Nosotros, el pueblo, vimos como el gobierno estatal se gastó más de $160 millones de pesos en la Guelaguetza y, para que todos estuviéramos contentos pagó $24 millones solo para rentar bocinas y luces al auditorio. También, por supuesto, pensando en el bienestar de todos los oaxaqueños, mandaron a hacer unos horribles monos para colocar en el andador turístico y el zócalo. Seguro que sí, gracias a ese millonario gasto algún oaxaqueño salió de la pobreza.
En nuestro nombre, la cúpula del poder se involucra con el crimen organizado. No vayan a creer que Adán Augusto, egoístamente solo pensó en él, o que la diputada dato protegido y su señor esposo tiene un carísimo guardarropa por otro motivo que no sea el beneficio del país. O que AMLO arrasó con el poder judicial para llevar a los pueblos indígenas y los pobres al supremo Poder Judicial a través de un pequeño títere que solo velará por la eternización de su movimiento en el poder. No, no saquemos consecuencias anticipadas.
El pueblo de Echeverría y el pueblo de la 4T son espejos retóricos que reflejan más la necesidad del gobernante de legitimarse que la diversidad real de la sociedad mexicana. En ambos casos, el pueblo es invocado, pero rara vez escuchado. El riesgo es el mismo: cuando un gobernante dice ser la voz del pueblo, la democracia se convierte en un monólogo.

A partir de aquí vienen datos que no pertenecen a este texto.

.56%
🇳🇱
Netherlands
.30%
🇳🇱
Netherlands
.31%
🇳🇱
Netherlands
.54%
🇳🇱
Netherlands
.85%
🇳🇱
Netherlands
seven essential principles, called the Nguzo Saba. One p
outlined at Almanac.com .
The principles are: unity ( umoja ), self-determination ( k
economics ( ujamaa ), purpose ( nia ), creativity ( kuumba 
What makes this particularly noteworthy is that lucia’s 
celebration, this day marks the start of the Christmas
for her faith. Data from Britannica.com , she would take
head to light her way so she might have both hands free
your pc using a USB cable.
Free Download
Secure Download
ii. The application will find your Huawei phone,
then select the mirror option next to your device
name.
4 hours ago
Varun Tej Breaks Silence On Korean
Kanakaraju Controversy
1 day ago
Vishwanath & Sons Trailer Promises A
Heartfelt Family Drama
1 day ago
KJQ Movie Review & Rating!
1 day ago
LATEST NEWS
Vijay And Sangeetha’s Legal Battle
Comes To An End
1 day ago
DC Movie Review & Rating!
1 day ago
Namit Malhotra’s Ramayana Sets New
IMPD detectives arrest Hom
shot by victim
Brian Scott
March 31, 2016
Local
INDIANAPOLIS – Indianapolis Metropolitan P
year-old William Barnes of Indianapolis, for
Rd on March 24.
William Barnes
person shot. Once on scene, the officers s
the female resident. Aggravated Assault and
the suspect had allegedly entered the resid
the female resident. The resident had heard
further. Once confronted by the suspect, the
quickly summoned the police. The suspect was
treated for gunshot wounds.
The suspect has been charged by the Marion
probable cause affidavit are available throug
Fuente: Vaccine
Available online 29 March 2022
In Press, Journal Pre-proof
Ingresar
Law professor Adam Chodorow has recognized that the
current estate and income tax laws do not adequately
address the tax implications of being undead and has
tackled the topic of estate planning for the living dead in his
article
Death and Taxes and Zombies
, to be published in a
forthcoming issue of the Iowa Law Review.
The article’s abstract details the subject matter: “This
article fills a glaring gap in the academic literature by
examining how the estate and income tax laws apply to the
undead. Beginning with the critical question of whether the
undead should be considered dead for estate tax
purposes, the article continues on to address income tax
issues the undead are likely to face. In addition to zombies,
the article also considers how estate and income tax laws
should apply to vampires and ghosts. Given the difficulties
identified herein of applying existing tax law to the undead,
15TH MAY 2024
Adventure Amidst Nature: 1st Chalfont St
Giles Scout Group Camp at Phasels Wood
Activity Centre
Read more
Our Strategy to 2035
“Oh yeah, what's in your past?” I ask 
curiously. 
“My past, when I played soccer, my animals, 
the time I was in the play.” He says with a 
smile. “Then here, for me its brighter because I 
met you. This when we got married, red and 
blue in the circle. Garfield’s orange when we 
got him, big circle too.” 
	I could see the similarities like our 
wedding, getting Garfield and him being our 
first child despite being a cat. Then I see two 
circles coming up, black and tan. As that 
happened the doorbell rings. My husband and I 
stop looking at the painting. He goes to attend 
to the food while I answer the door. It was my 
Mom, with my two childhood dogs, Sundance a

Al final, la búsqueda del poder eterno invocando al pueblo, tendrá un límite. Y ese límite será la economía. Estamos mal, se invoca al pueblo, pero no se invierte en ciudades y carreteras. Se crean más dádivas, pero se entorpece la generación de riqueza. La gente ya los señala en redes por anular a la sociedad civil, evadir responsabilidades, estigmatizar, dividir y acabar con la incipiente democracia mexicana… en el nombre del pueblo.